Between 2000 and 2007, the number of manufacturing jobs in Britain fell by over one-quarter, with a loss of almost a million jobs. Analysis suggested that China’s export surge was responsible for one-fifth to one-third of the decline in Britain between 2000 and 2015. By contrast, London has benefited from China’s development trajectory. It has become the leading Western financial centre for Chinese currency markets. This is partly a consequence of the UK government adopting a looser form of regulation. Furthermore, London is the largest offshore hub for handling renminbi payments, and this has a dual effect amplified by the uneven and combined nature of the international system. London’s status as the global finance centre is reinforced, thus deepening the socioeconomic unevenness within the UK, whilst strengthening China’s geoeconomic position without attendant political liberalisation domestically.

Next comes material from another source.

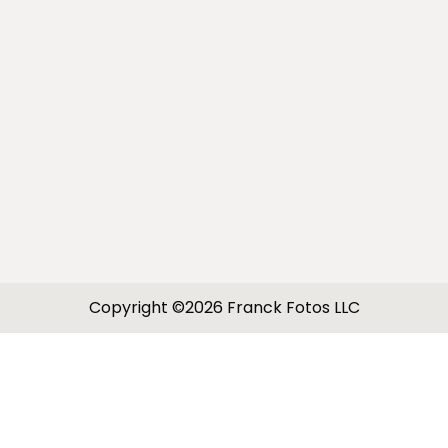
Copyright ©2026 Franck Fotos LLC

Domestic Politics and Class

Although it has become a cliché amongst the Westminster chattering classes, there is a genuine phenomenon of ‘left behind communities’ across post-industrial England, Wales and Scotland. The material deprivation is acknowledged with promises of ‘levelling up’, yet this does not amount to any meaningful practical action. The hollowing out of the labour movement and its institutions has been concomitant with a decline in class consciousness that readily identifies the source of that material deprivation with the vicissitudes of capitalism. Despite the brief upsurge of strike action in 2022, working-class militancy remains at desperately low levels.

Recent efforts to form a new left party have been mired by the usual narrow sectarianism and bureaucratic wrangling. No analysis of the class dynamics of UK society has been forthcoming, leaving the socialist left in limbo. The Greens under Zack Polanski have stepped into the breach with endless repetition about how a wealth tax will make the UK a ‘fairer society’. None of this is satisfactory, to say the least. Yet if there is one upside to this current state, then it must be that next year will see a renewed effort to revitalise class politics.

The sentiment that has grown in provincial England in reaction to economic dislocation is nationalism. Yet it has not taken the form of an anti-Chinese nationalism, but rather a populist nationalism that, rather than focus on the forces of global capitalism, displaces this antagonism onto immigrants and asylum seekers. The uneven and combined development of global capitalism has displaced or reconfigured political antagonisms to the left’s disadvantage.

Conclusion

The great Marxist theorist Tom Nairn wrote in his seminal The Break-up of Britain that nationalism is the ‘mobilisation against the unpalatable truth of grossly uneven development’. For Nairn, class politics is submerged under nationalism. These words are as true in 2025 as they were in 1977. What has reemerged in England over the past 20 years is a nationalism that is a reaction against the offshoring of industry (perhaps an unconscious angst at the loss of the empire), albeit displaced.

The unipolar moment, as it was christened in 1991 after the dissolution of the USSR, is giving way to a new multipolarity that, far from being confined to the international dimension, is having reverberations in the domestic realm. For the first time since the advent of the duopolistic Westminster party system, there is European-style, multiparty political competition, which has the potential to destabilise the British state with the election of a populist, hard-right nationalist party. To combat this, the left needs organisation which properly aligns with the changing world order and its consequences in the national sphere.